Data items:
━━━━━━━━

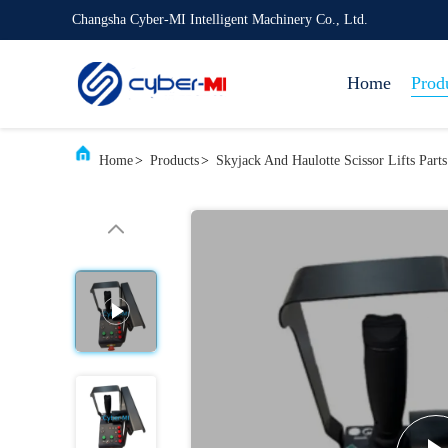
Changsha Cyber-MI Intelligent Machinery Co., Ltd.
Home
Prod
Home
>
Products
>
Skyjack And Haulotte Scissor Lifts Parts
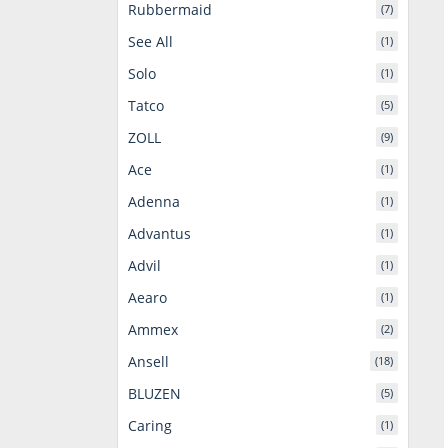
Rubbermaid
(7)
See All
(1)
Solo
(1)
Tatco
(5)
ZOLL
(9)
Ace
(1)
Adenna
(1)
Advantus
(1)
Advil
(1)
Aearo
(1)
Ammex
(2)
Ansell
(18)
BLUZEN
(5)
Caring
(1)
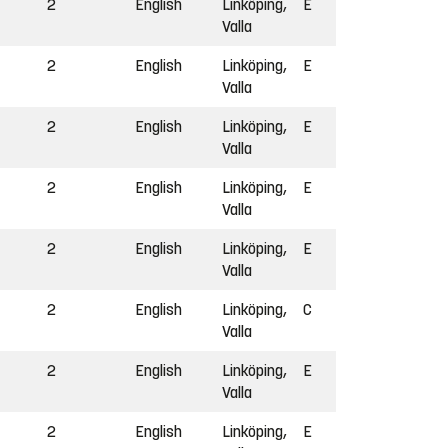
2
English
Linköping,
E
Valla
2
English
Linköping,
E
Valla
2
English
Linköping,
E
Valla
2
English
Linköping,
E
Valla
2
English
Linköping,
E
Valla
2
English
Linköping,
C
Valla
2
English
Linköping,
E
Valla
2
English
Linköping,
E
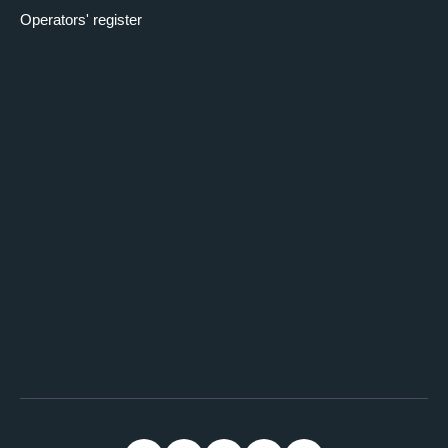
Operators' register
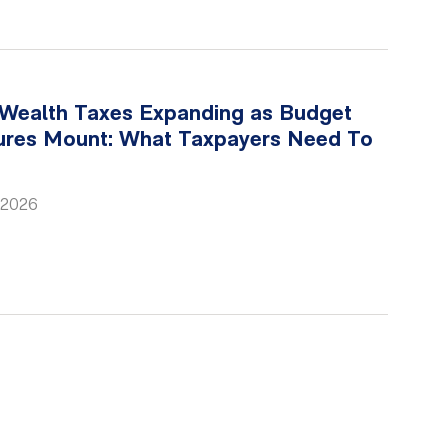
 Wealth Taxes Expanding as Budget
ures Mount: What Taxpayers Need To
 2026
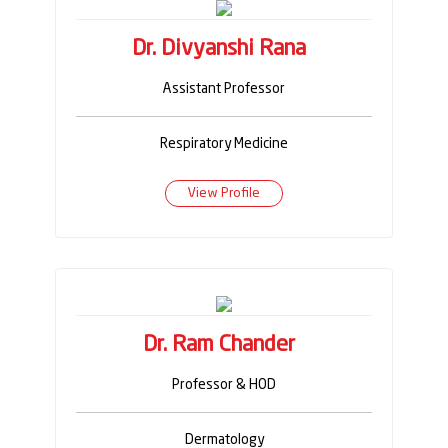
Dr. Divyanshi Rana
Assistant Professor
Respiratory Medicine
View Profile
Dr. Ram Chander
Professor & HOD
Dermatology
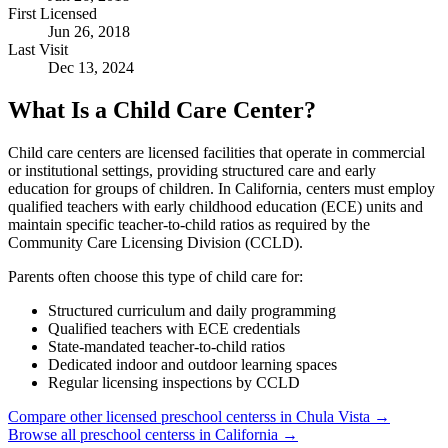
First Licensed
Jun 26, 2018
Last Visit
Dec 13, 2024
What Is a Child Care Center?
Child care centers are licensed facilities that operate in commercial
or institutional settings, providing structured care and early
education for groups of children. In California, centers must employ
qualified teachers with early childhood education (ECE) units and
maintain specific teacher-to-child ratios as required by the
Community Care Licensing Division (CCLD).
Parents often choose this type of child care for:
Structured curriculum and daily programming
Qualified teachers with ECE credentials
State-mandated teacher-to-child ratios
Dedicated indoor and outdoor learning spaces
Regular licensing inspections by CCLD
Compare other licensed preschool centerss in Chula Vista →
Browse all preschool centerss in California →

━━━━━━━━

- [Work to be completed]: The entries are to be written out in full and exactly, apart from the pictures.

- [Response box]:
Changsha Cyber-MI Intelligent Machinery Co., Ltd.
Home
Prod
Home
>
Products
>
Skyjack And Haulotte Scissor Lifts Parts
Rubbermaid
(7)
See All
(1)
Solo
(1)
Tatco
(5)
ZOLL
(9)
Ace
(1)
Adenna
(1)
Advantus
(1)
Advil
(1)
Aearo
(1)
Ammex
(2)
Ansell
(18)
BLUZEN
(5)
Caring
(1)
2
English
Linköping,
E
Valla
2
English
Linköping,
E
Valla
2
English
Linköping,
E
Valla
2
English
Linköping,
E
Valla
2
English
Linköping,
E
Valla
2
English
Linköping,
C
Valla
2
English
Linköping,
E
Valla
2
English
Linköping,
E
Operators' register
 Wealth Taxes Expanding as Budget
ures Mount: What Taxpayers Need To
 2026
Dr. Divyanshi Rana
Assistant Professor
Respiratory Medicine
View Profile
Dr. Ram Chander
Professor & HOD
Dermatology
First Licensed
Jun 26, 2018
Last Visit
Dec 13, 2024
What Is a Child Care Center?
Child care centers are licensed facilities that operate in commercial
or institutional settings, providing structured care and early
education for groups of children. In California, centers must employ
qualified teachers with early childhood education (ECE) units and
maintain specific teacher-to-child ratios as required by the
Community Care Licensing Division (CCLD).
Parents often choose this type of child care for:
Structured curriculum and daily programming
Qualified teachers with ECE credentials
State-mandated teacher-to-child ratios
Dedicated indoor and outdoor learning spaces
Regular licensing inspections by CCLD
Compare other licensed preschool centerss in Chula Vista →
Browse all preschool centerss in California →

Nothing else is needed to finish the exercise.